→ WHAT YOU HAVE TO DO
Skip the pictures. Give all the data again exactly.

[Collected data]
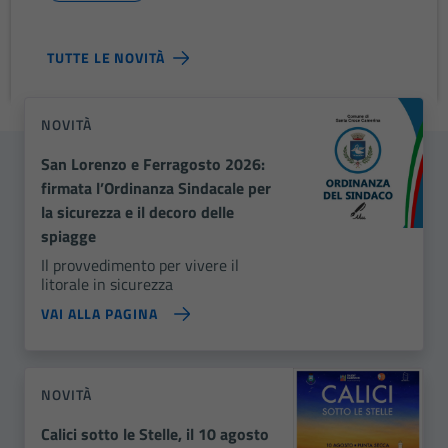
TUTTE LE NOVITÀ
NOVITÀ
San Lorenzo e Ferragosto 2026:
firmata l’Ordinanza Sindacale per
la sicurezza e il decoro delle
spiagge
Il provvedimento per vivere il
litorale in sicurezza
VAI ALLA PAGINA
NOVITÀ
Calici sotto le Stelle, il 10 agosto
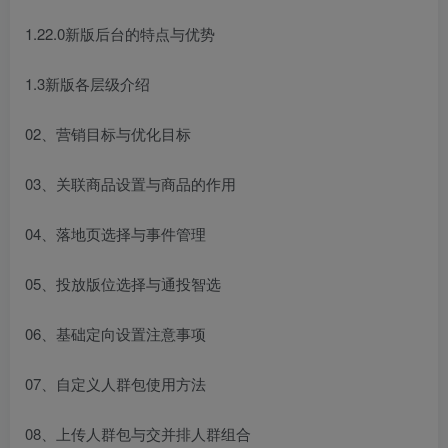
1.22.0新版后台的特点与优势
1.3新版各层级介绍
02、营销目标与优化目标
03、关联商品设置与商品的作用
04、落地页选择与事件管理
05、投放版位选择与通投智选
06、基础定向设置注意事项
07、自定义人群包使用方法
08、上传人群包与交并排人群组合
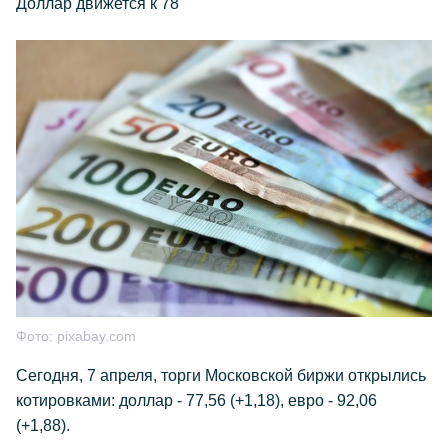
Доллар движется к 78
Фото:
pixabay.com
Сегодня, 7 апреля, торги Московской биржи открылись
котировками: доллар - 77,56 (+1,18), евро - 92,06
(+1,88).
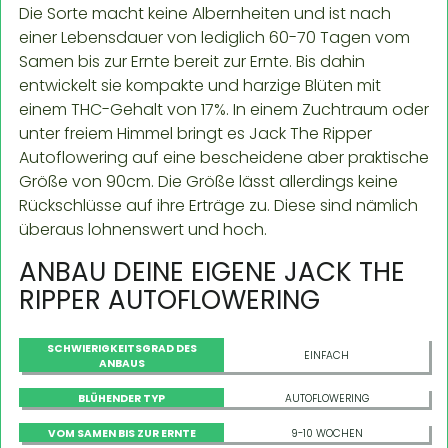
Die Sorte macht keine Albernheiten und ist nach
einer Lebensdauer von lediglich 60-70 Tagen vom
Samen bis zur Ernte bereit zur Ernte. Bis dahin
entwickelt sie kompakte und harzige Blüten mit
einem THC-Gehalt von 17%. In einem Zuchtraum oder
unter freiem Himmel bringt es Jack The Ripper
Autoflowering auf eine bescheidene aber praktische
Größe von 90cm. Die Größe lässt allerdings keine
Rückschlüsse auf ihre Erträge zu. Diese sind nämlich
überaus lohnenswert und hoch.
ANBAU DEINE EIGENE JACK THE
RIPPER AUTOFLOWERING
SCHWIERIGKEITSGRAD DES
EINFACH
ANBAUS
BLÜHENDER TYP
AUTOFLOWERING
VOM SAMEN BIS ZUR ERNTE
9-10 WOCHEN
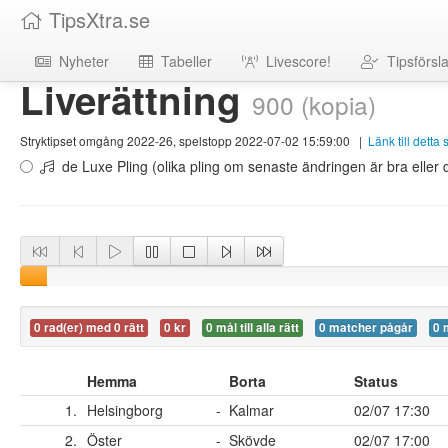
TipsXtra.se
Nyheter
Tabeller
Livescore!
Tipsförsl
Liverättning
900 (kopia)
Stryktipset omgång 2022-26, spelstopp 2022-07-02 15:59:00
|
Länk till detta
de Luxe Pling (olika pling om senaste ändringen är bra eller d
0 rad(er) med 0 rätt
0 kr
0 mål till alla rätt
0 matcher pågår
0 
Hemma
Borta
Status
1.
Helsingborg
-
Kalmar
02/07 17:30
2.
Öster
-
Skövde
02/07 17:00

→ SOLUTION
TUTTE LE NOVITÀ
NOVITÀ
San Lorenzo e Ferragosto 2026:
firmata l’Ordinanza Sindacale per
la sicurezza e il decoro delle
spiagge
Il provvedimento per vivere il
litorale in sicurezza
VAI ALLA PAGINA
NOVITÀ
Calici sotto le Stelle, il 10 agosto
1.22.0新版后台的特点与优势
1.3新版各层级介绍
02、营销目标与优化目标
03、关联商品设置与商品的作用
04、落地页选择与事件管理
05、投放版位选择与通投智选
06、基础定向设置注意事项
07、自定义人群包使用方法
08、上传人群包与交并排人群组合
Доллар движется к 78
Фото:
pixabay.com
Сегодня, 7 апреля, торги Московской биржи открылись
котировками: доллар - 77,56 (+1,18), евро - 92,06
(+1,88).
Die Sorte macht keine Albernheiten und ist nach
einer Lebensdauer von lediglich 60-70 Tagen vom
Samen bis zur Ernte bereit zur Ernte. Bis dahin
entwickelt sie kompakte und harzige Blüten mit
einem THC-Gehalt von 17%. In einem Zuchtraum oder
unter freiem Himmel bringt es Jack The Ripper
Autoflowering auf eine bescheidene aber praktische
Größe von 90cm. Die Größe lässt allerdings keine
Rückschlüsse auf ihre Erträge zu. Diese sind nämlich
überaus lohnenswert und hoch.
ANBAU DEINE EIGENE JACK THE
RIPPER AUTOFLOWERING
SCHWIERIGKEITSGRAD DES
EINFACH
ANBAUS
BLÜHENDER TYP
AUTOFLOWERING
VOM SAMEN BIS ZUR ERNTE
9-10 WOCHEN
TipsXtra.se
Nyheter
Tabeller
Livescore!
Tipsförsl
Liverättning
900 (kopia)
Stryktipset omgång 2022-26, spelstopp 2022-07-02 15:59:00
|
Länk till detta
de Luxe Pling (olika pling om senaste ändringen är bra eller d
0 rad(er) med 0 rätt
0 kr
0 mål till alla rätt
0 matcher pågår
0 
Hemma
Borta
Status
1.
Helsingborg
-
Kalmar
02/07 17:30
2.
Öster
-
Skövde
02/07 17:00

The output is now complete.